The cause of Inflammatory Bowel Disease (IBD) is unknown, but intestinal bacteria—involved in the production of molecules that impact health—are widely accepted to play a key role. A significant proportion of IBD patients with pouches (surgically created rectums after the diseased colon is removed) continue to have inflammation similar to their previous disease, whereas non-IBD patients with pouches rarely have inflammation. Our results show key differences in the composition of an important class of bacteria-modified molecules known as secondary bile acids (SBAs) between these groups and that these SBAs reduce inflammation. We have also found that these SBA differences may be explained by reduced composition of specific gut bacteria. The research proposed will improve our understanding of the role of SBAs in controlling gut inflammation. Restoring the microbiome by correcting these compositional differences or administration of SBAs hold potential as new therapeutic targets for IBD.
Iliyan D. Iliev, PhD, Weill Medical College of Cornell University, Inga Peter, PhD, Icahn School of Medicine at Mount Sinai, and Jean-Frédéric Colombel, MD, PhD, Icahn School of Medicine at Mount Sinai, ($250,000) for The role of Inflammatory Bowel Disease in the fungal microbiota transmission from pregnant women to the offspring.
The intestines are home to a community of not only bacteria, but also fungi, which are involved in several immune-mediated inflammatory diseases, including IBD. It is unknown how fungi appear in the intestine and whether they are part of the intestinal microflora early in life. In this project, we will explore whether gut fungi can be transferred from mother to the newborn. We will further study the composition of the fungal community in babies born to mothers with IBD to understand whether specific fungi can be transferred from the mother to the babies and potentially contributing to disease later in life.
According to the Montreal classification, ulcerative colitis (UC) disease scope varies from how much of the colon is affected, with lesser colon involvement called proctitis (E1) and extensive disease called pancolitis (E3). These differing extents impact rates of hospitalization, chance of colectomy, and cancer risk.
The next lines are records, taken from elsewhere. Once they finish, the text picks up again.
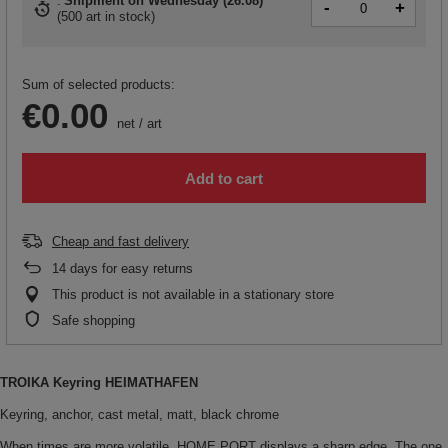
Shipment
on Wednesday (26.08)
-
+
(
500 art in stock
)
Sum of selected products:
€0.00
net
/
art
Add to cart
Cheap and fast delivery
14
days for easy returns
This product is not available in a stationary store
Safe shopping
TROIKA Keyring HEIMATHAFEN
Keyring, anchor, cast metal, matt, black chrome
When times are more volatile, HOME PORT displays a sharp edge. The one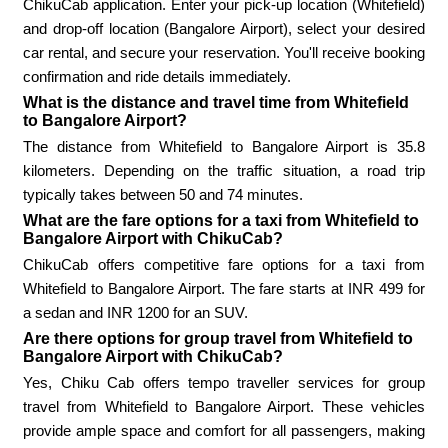
ChikuCab application. Enter your pick-up location (Whitefield)
and drop-off location (Bangalore Airport), select your desired
car rental, and secure your reservation. You'll receive booking
confirmation and ride details immediately.
What is the distance and travel time from Whitefield
to Bangalore Airport?
The distance from Whitefield to Bangalore Airport is 35.8
kilometers. Depending on the traffic situation, a road trip
typically takes between 50 and 74 minutes.
What are the fare options for a taxi from Whitefield to
Bangalore Airport with ChikuCab?
ChikuCab offers competitive fare options for a taxi from
Whitefield to Bangalore Airport. The fare starts at INR 499 for
a sedan and INR 1200 for an SUV.
Are there options for group travel from Whitefield to
Bangalore Airport with ChikuCab?
Yes, Chiku Cab offers tempo traveller services for group
travel from Whitefield to Bangalore Airport. These vehicles
provide ample space and comfort for all passengers, making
When the extent of UC is limited (E1 or E2) there is always a sharp demarcation between macroscopically involved and uninvolved areas, although the underlying cause(s) of the clear separation between healthy and unhealthy tissues is unknown. We suspect that this line is determined by antibody-mediated damage to the nervous system that is connected to the colon, because nerves organization in bands around the colon is consistent with the disease pattern. This proposal will investigate this remarkable feature of UC, trying to determine the underlying causes, which may lead to a better understanding of the drivers of disease and progression.